The sky was the lightest shade of blue you ever saw, and there wasn’t a cloud around. It was hot, but there was a breeze coming through the cemetery and it would have been a hell of a day for a game of baseball.

I looked down again and Khetzke was at my side. He put his arm around my shoulder and I started to cry.

“They couldn’t have put him with everybody else? They had to throw him off here to the side? Dammnit, Khetz, he deserves better than this… Aw, hell. Why he’d have to go and do such a stupid thing?”

“Listen, Kid. He went out on a high note. What can I tell you? We’ll probably never know. But don’t think of him as being pushed off to the side here. More like he’s waiting in the bullpen, ready to come in and pitch another game.”

We left the cemetery and accompanied Mrs. Block back to the shiva house, but had to say goodbye for good. We had a baseball season to get back to. We were leaving on the early train the next day for Chicago.

I went back to say goodbye to my mother and Rachel and before we headed out of town again. Rachel was waiting with my mother. They had heard the news; it had been in the afternoon papers.

Rachel looked pale and her eyes were red, like she’d been crying all day. My mother, too.

“A real mensch, that man,” said my mother, sitting down at the kitchen table with great hardship.

“He was your friend. Barukh dayn emes.” said Rachel, and put her hand on top of mine.

I was still too stunned to do anything but feel a distant comfort, not in the words of these two women, but just by their presence close to me.

The season was almost over. I’d be back in New York in no time.
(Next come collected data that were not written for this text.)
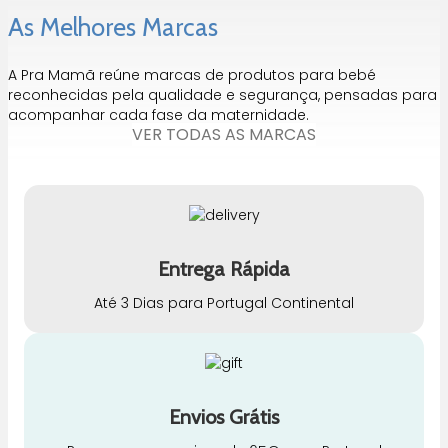
As Melhores Marcas
A Pra Mamã reúne marcas de produtos para bebé
reconhecidas pela qualidade e segurança, pensadas para
acompanhar cada fase da maternidade.
VER TODAS AS MARCAS
Entrega Rápida
Até 3 Dias para Portugal Continental
Envios Grátis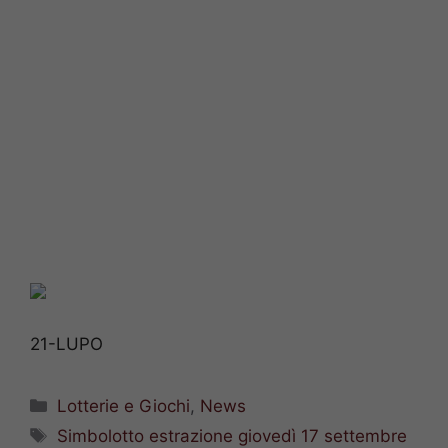
21-LUPO
Categorie
Lotterie e Giochi
,
News
Tag
Simbolotto estrazione giovedì 17 settembre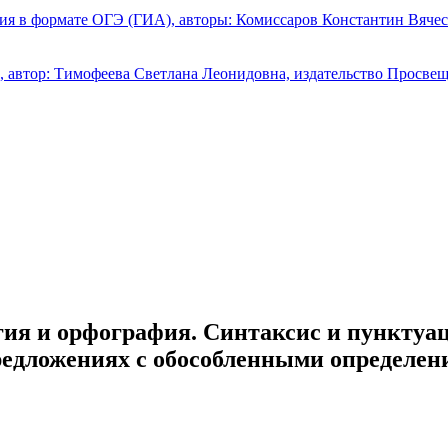
гия и орфография. Синтаксис и пунктуа
едложениях с обособленными определения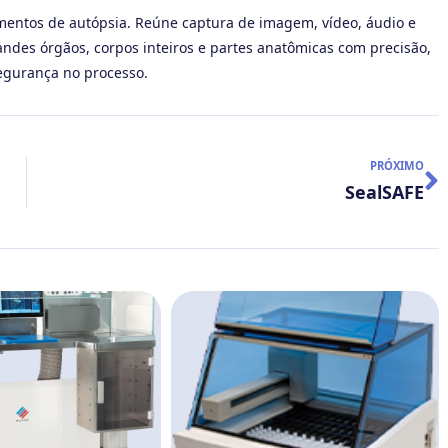
mentos de autópsia. Reúne captura de imagem, vídeo, áudio e
ndes órgãos, corpos inteiros e partes anatômicas com precisão,
egurança no processo.
PRÓXIMO
SealSAFE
This time it wasn’t the parting that was sorrowful, but the fact that one person wouldn’t be coming with us.

The street was busy with the summer evening traffic: boys playing stickball, peddlers dragging their carts full of pots and pans from one corner to the next, young boys shouting the headlines, their fingers stained black from newsprint. I was thinking about Butcher, of course, and how only two days ago, I awakened from a dream to find him standing in front of me. I half expected I’d awaken this time, too.
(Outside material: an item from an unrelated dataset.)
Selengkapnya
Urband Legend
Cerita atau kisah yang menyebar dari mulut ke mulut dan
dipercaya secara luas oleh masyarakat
And that was when I remembered the envelope he’d given me. I dashed back to the apartment and nearly knocked my mother over when she opened the door for me. I ran to the bookshelf and took down the volume of fairy tales where I’d slipped the letter.

There was no name or address anywhere, and the envelope was sealed.

I explained to my mother.

“Open it,” she said, her voice gentle, and I trusted that she was right.
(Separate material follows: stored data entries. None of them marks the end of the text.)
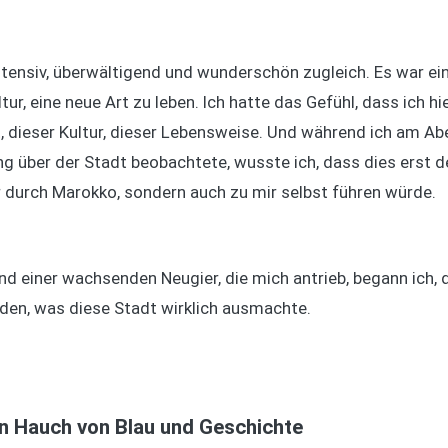
ntensiv, überwältigend und wunderschön zugleich. Es war eine
ur, eine neue Art zu leben. Ich hatte das Gefühl, dass ich hie
t, dieser Kultur, dieser Lebensweise. Und während ich am A
 über der Stadt beobachtete, wusste ich, dass dies erst d
ur durch Marokko, sondern auch zu mir selbst führen würde.
nd einer wachsenden Neugier, die mich antrieb, begann ich, 
den, was diese Stadt wirklich ausmachte.
in Hauch von Blau und Geschichte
It was no love letter. Well, at least not the kind of letter he told me it was. I sat down on the floor, my back against the peeling greenish wallpaper, and read:

“When you get rid of all the khazeray of life, what’s left? For me, there was love and baseball. I was lucky — once I had them both. But now I feel like I’ve been out on the mound too long. The sun’s going down, it’s breezy. I can’t barely grip the ball no more. The catcher’s calling pitches what I can’t throw. If he’d take off that damn mask he’d see the look on my face, but he can’t. And I can’t tell anybody about it. Not really.

“I am miserable. Why share it? Who needs it? Better to hit the showers now.

“I can’t wake up anymore.

“Rosie, my lovely wife, I’m sorry I been such a mamzer. To the boys: no longer will I be a dark spot on what should be a green field. I wanted to go out on top. I had one more game in me. Now — I’m kaput.

“Shver tsu leyben, shver tsu shtarbn.” Hard to live, hard to die. “I hope that once you’re dead, it gets easier.”